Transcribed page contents
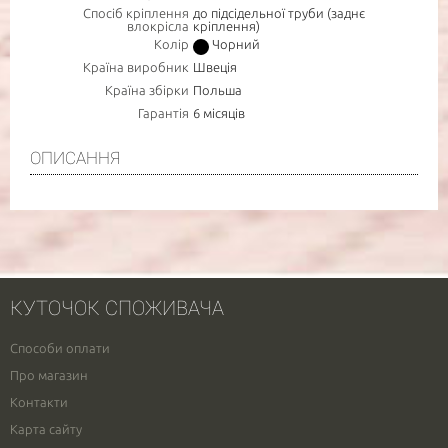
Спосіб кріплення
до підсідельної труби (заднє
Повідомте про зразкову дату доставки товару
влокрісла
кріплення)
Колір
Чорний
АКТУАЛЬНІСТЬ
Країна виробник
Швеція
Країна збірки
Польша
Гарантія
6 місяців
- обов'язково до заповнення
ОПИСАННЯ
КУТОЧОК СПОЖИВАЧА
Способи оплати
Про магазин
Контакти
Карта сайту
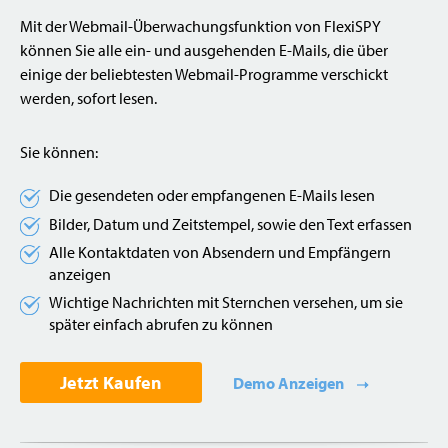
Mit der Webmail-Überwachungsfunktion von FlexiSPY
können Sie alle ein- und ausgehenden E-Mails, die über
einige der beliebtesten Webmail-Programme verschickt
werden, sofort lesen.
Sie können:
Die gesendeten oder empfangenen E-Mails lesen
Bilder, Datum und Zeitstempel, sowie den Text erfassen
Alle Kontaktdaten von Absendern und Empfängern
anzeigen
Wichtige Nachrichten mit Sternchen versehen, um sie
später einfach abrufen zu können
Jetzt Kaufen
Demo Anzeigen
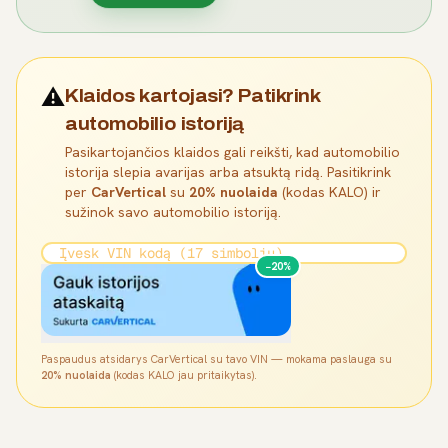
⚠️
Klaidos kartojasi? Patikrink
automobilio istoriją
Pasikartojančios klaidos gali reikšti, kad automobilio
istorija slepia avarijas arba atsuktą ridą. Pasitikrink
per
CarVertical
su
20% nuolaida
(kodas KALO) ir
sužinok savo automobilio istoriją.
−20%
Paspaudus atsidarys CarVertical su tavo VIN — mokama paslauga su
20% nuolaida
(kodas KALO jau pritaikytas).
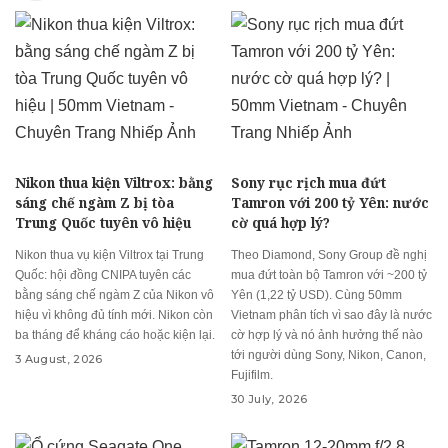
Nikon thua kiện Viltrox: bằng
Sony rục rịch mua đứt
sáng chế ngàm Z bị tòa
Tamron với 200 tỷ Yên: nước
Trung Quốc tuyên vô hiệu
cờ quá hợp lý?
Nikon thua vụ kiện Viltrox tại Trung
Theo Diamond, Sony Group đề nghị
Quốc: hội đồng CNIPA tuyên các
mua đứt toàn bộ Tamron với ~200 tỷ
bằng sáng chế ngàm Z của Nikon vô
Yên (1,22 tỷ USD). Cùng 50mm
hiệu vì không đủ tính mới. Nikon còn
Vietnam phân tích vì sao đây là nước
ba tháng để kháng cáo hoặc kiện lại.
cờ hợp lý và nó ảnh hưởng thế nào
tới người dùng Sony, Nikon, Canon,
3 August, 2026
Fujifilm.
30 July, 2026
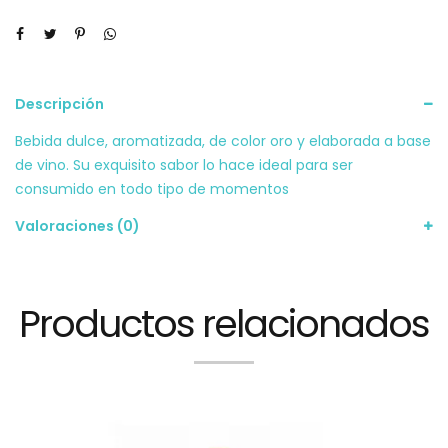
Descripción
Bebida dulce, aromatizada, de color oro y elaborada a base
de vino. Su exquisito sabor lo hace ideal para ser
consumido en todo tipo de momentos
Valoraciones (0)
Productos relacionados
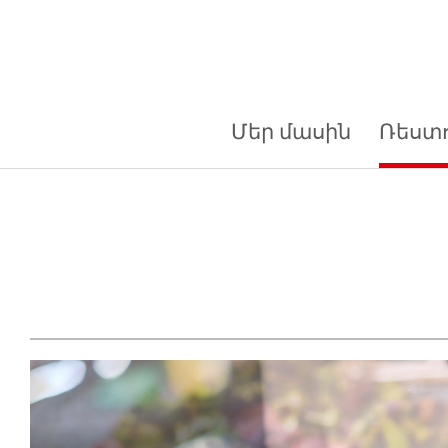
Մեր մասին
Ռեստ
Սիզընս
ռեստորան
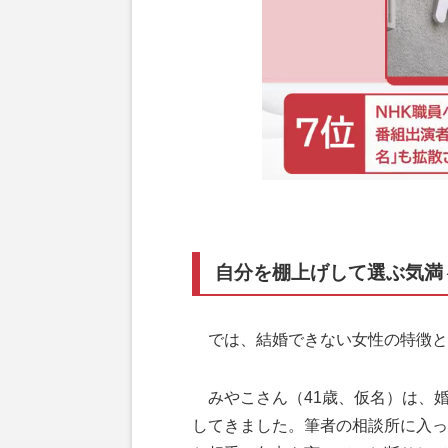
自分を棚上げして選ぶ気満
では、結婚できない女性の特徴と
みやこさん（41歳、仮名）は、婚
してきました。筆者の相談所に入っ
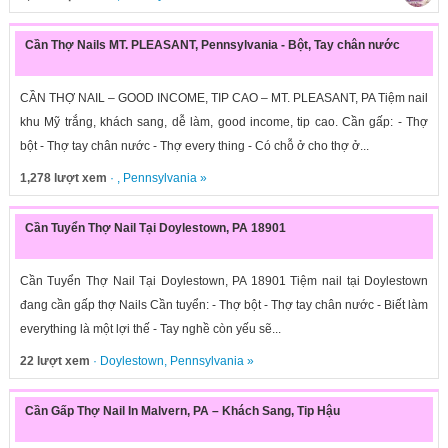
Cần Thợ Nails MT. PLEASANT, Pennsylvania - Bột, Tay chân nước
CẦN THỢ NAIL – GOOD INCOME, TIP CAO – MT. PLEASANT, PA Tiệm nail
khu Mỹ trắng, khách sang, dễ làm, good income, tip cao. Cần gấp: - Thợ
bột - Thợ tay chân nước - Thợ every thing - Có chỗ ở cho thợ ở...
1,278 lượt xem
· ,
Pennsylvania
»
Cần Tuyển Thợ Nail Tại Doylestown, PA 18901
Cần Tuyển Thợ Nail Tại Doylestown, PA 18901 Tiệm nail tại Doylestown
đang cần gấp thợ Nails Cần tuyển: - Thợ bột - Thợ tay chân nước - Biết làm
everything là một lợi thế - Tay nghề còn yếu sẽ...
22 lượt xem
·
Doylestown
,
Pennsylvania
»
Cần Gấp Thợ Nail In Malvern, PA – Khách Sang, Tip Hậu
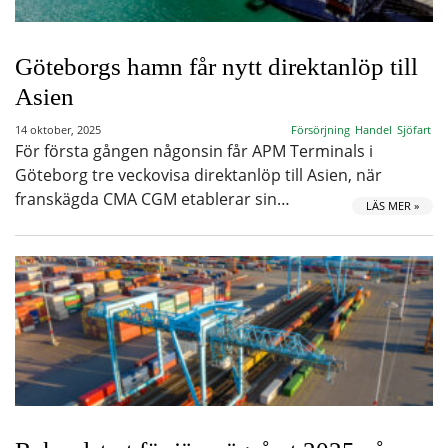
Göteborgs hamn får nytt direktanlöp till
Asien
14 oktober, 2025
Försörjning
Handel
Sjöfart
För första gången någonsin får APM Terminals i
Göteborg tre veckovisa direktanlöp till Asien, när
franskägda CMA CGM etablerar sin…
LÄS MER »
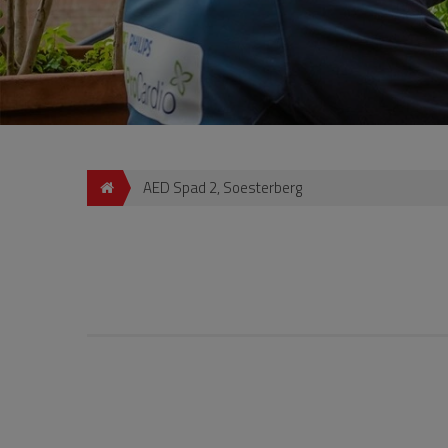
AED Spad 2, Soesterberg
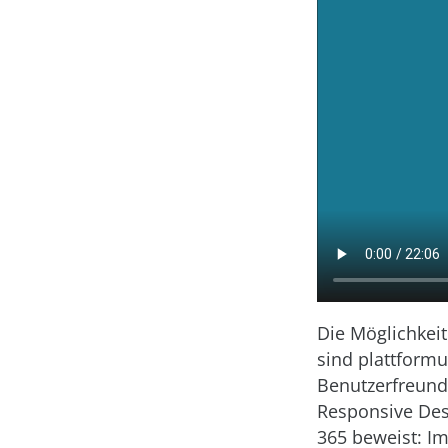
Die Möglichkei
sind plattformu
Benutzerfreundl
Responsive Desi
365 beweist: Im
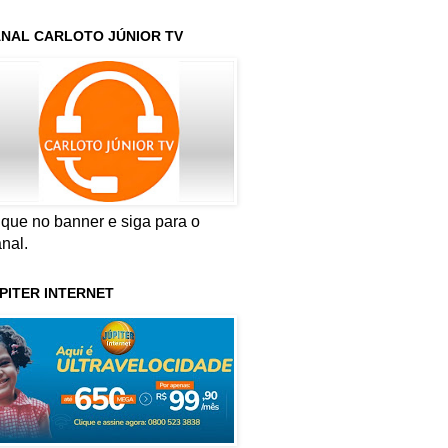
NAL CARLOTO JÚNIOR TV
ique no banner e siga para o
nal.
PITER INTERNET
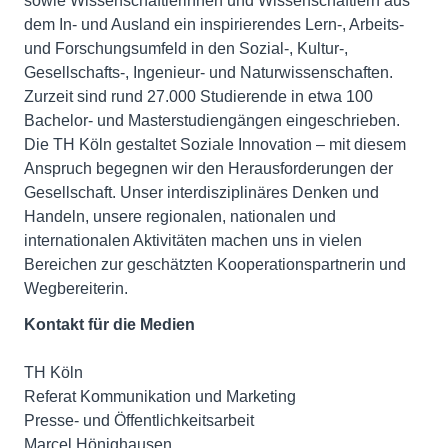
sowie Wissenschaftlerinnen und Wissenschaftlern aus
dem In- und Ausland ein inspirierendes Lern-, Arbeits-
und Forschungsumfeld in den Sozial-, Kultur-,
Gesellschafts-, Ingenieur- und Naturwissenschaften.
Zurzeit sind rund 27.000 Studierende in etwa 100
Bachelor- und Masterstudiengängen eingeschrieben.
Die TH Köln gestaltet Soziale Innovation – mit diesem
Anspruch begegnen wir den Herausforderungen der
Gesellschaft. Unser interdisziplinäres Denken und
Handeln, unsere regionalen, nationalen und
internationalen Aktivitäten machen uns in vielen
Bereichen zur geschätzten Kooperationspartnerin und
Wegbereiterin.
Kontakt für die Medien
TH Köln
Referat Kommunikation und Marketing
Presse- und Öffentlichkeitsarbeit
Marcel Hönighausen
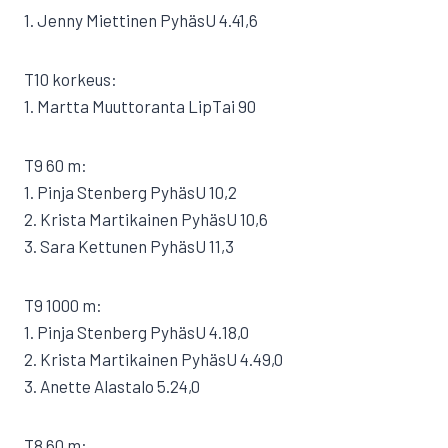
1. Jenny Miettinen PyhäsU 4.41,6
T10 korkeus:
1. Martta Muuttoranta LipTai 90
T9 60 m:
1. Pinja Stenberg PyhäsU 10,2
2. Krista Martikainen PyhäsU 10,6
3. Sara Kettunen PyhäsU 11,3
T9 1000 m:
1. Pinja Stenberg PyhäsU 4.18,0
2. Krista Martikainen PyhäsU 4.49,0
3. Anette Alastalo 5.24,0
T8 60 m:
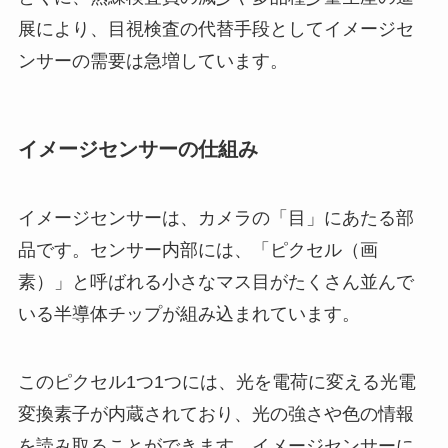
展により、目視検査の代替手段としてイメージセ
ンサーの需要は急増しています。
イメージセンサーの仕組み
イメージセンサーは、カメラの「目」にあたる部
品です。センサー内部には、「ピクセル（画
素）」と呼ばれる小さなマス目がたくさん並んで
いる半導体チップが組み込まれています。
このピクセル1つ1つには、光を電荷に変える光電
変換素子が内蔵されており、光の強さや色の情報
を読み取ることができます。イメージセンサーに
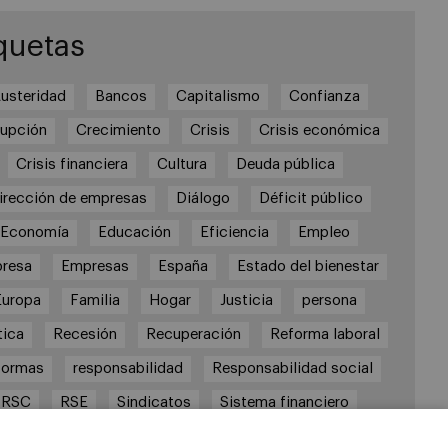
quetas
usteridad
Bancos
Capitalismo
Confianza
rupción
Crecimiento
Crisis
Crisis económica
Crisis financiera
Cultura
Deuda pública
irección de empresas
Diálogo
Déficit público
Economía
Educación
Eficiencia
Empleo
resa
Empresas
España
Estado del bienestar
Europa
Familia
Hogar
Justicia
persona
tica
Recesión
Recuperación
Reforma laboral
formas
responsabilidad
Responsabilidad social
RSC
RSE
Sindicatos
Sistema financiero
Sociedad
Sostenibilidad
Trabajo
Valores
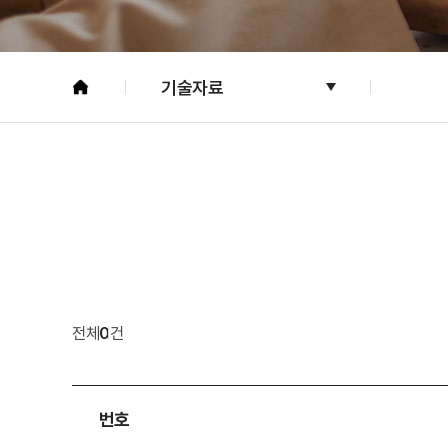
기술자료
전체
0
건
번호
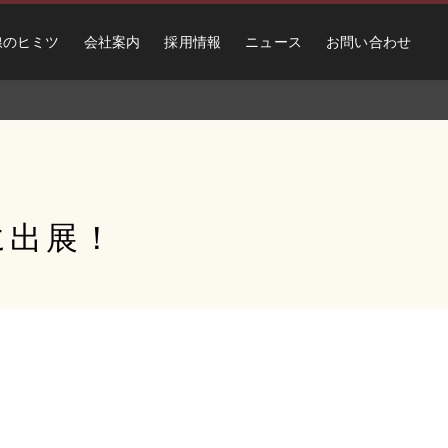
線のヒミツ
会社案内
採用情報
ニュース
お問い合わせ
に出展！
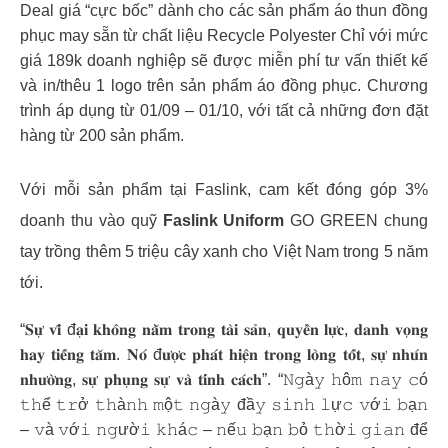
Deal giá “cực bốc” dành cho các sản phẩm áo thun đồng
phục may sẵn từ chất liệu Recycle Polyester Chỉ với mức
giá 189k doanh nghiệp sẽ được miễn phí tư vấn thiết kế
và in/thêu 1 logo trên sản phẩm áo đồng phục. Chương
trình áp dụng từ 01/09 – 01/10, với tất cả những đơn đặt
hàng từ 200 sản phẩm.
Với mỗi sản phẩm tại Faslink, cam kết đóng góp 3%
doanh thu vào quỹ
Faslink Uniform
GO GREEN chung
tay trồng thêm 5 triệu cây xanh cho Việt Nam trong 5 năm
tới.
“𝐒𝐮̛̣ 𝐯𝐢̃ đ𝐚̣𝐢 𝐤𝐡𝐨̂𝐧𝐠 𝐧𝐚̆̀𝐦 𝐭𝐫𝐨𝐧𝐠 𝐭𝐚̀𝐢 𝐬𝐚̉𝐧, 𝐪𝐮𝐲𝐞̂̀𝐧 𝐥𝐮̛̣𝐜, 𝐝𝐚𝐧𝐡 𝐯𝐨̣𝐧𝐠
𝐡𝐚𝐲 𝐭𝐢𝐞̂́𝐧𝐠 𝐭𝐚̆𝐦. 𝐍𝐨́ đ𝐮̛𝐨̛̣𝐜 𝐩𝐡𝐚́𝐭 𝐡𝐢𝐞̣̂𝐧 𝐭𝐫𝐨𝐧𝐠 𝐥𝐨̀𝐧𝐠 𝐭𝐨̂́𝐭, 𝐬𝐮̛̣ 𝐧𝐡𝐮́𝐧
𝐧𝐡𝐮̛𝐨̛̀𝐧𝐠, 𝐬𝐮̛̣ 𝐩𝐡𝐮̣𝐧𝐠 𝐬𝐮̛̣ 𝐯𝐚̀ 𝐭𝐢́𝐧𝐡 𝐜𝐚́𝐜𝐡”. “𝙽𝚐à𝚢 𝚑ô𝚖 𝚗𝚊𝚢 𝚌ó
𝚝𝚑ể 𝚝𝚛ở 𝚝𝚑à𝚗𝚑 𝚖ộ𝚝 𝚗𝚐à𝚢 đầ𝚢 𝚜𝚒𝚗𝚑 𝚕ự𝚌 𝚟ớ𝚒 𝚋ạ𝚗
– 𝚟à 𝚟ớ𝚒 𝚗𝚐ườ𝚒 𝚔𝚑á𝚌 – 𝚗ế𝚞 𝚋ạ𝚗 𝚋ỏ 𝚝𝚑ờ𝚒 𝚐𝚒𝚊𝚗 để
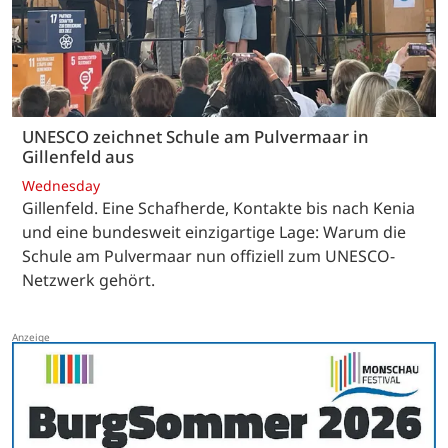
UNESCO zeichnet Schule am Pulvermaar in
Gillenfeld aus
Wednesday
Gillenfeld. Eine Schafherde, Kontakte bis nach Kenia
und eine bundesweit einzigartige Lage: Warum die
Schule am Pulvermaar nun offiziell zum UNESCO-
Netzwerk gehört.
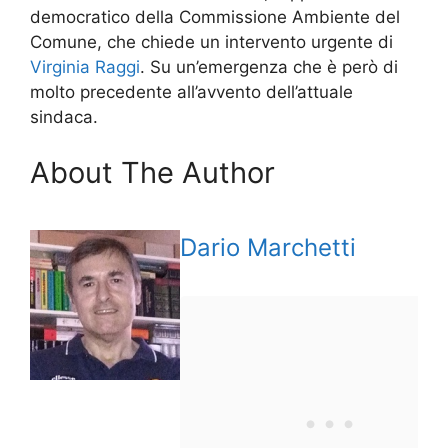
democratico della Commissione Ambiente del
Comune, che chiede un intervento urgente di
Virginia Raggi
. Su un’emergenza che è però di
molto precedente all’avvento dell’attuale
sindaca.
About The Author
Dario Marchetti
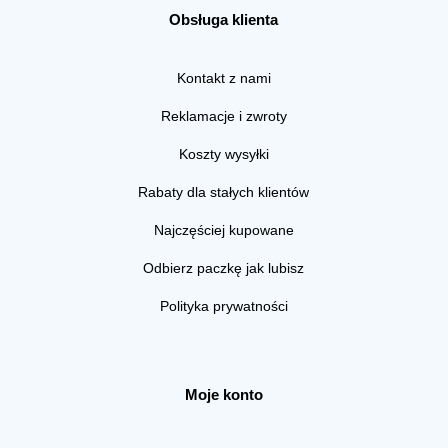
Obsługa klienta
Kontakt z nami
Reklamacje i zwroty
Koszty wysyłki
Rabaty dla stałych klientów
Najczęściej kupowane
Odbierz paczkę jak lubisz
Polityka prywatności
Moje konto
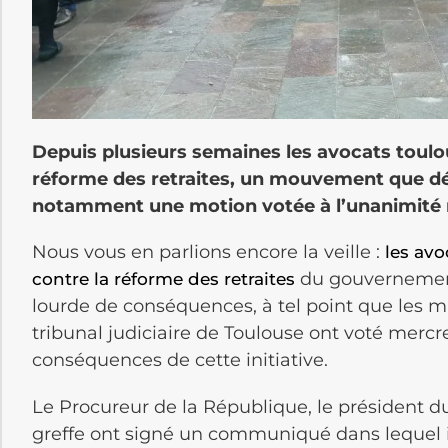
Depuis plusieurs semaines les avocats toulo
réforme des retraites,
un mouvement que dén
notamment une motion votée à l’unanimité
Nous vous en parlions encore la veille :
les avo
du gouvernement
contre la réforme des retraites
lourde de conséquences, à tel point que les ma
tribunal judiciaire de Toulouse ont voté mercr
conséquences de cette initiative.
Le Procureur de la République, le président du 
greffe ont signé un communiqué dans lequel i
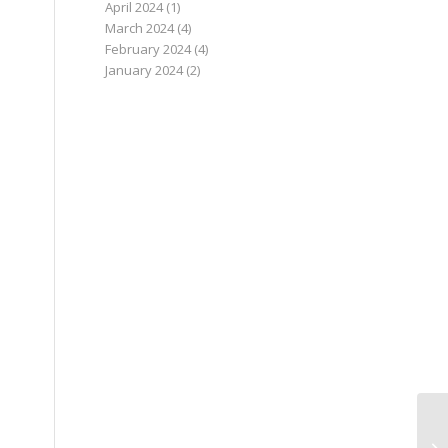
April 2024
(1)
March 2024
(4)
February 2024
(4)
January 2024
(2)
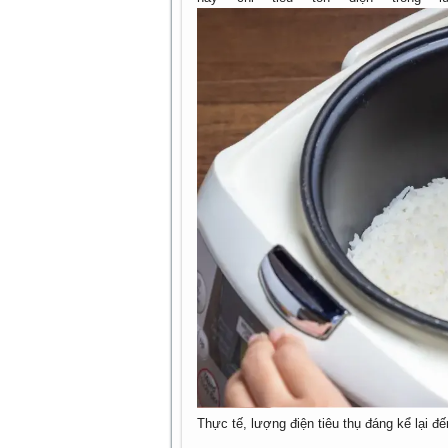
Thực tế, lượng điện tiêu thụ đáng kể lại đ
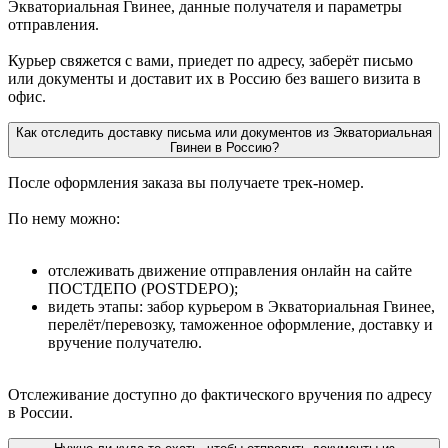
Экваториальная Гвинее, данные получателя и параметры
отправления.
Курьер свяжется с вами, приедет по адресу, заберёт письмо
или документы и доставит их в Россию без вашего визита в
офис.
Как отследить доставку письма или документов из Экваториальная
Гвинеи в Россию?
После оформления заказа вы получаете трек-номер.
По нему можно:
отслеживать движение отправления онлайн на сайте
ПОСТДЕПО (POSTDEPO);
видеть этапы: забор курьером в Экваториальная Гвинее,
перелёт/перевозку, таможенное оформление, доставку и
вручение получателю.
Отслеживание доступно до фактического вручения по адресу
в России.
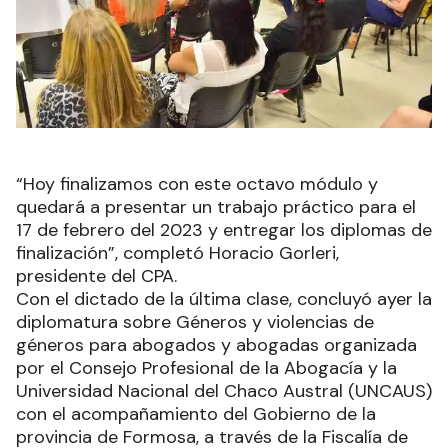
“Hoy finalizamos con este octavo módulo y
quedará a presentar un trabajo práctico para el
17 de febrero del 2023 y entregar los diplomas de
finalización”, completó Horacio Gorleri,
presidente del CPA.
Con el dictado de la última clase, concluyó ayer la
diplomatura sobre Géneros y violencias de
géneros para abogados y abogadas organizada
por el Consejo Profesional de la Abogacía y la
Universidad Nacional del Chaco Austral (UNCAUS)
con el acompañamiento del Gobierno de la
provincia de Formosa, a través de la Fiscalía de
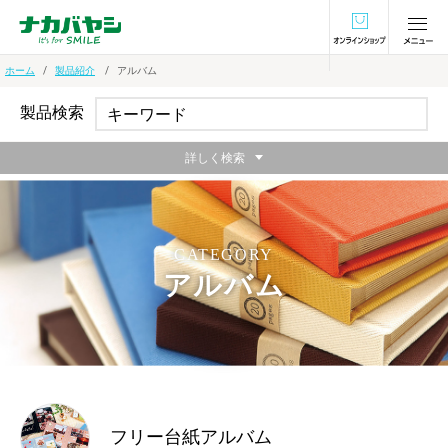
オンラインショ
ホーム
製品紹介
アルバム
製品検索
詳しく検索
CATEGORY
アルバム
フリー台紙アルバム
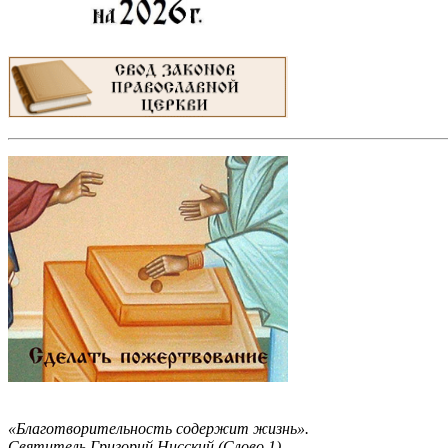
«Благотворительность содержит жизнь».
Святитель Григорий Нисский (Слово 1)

Required work: Leave out every picture, and copy exactly the lines above starting at the one holding "Marcel Hönighausen" and ending at the one holding "phục may sẵn", no more and no less.

Exercise output:
Marcel Hönighausen
1. Jenny Miettinen PyhäsU 4.41,6
T10 korkeus:
1. Martta Muuttoranta LipTai 90
T9 60 m:
1. Pinja Stenberg PyhäsU 10,2
2. Krista Martikainen PyhäsU 10,6
3. Sara Kettunen PyhäsU 11,3
T9 1000 m:
1. Pinja Stenberg PyhäsU 4.18,0
2. Krista Martikainen PyhäsU 4.49,0
3. Anette Alastalo 5.24,0
T8 60 m:
展により、目視検査の代替手段としてイメージセ
ンサーの需要は急増しています。
イメージセンサーの仕組み
イメージセンサーは、カメラの「目」にあたる部
品です。センサー内部には、「ピクセル（画
素）」と呼ばれる小さなマス目がたくさん並んで
いる半導体チップが組み込まれています。
このピクセル1つ1つには、光を電荷に変える光電
変換素子が内蔵されており、光の強さや色の情報
を読み取ることができます。イメージセンサーに
quetas
usteridad
Bancos
Capitalismo
Confianza
rupción
Crecimiento
Crisis
Crisis económica
Crisis financiera
Cultura
Deuda pública
irección de empresas
Diálogo
Déficit público
Economía
Educación
Eficiencia
Empleo
resa
Empresas
España
Estado del bienestar
Europa
Familia
Hogar
Justicia
persona
tica
Recesión
Recuperación
Reforma laboral
formas
responsabilidad
Responsabilidad social
RSC
RSE
Sindicatos
Sistema financiero
Sociedad
Sostenibilidad
Trabajo
Valores
기술자료
전체
0
건
번호
線のヒミツ
会社案内
採用情報
ニュース
お問い合わせ
に出展！
Deal giá “cực bốc” dành cho các sản phẩm áo thun đồng
phục may sẵn từ chất liệu Recycle Polyester Chỉ với mức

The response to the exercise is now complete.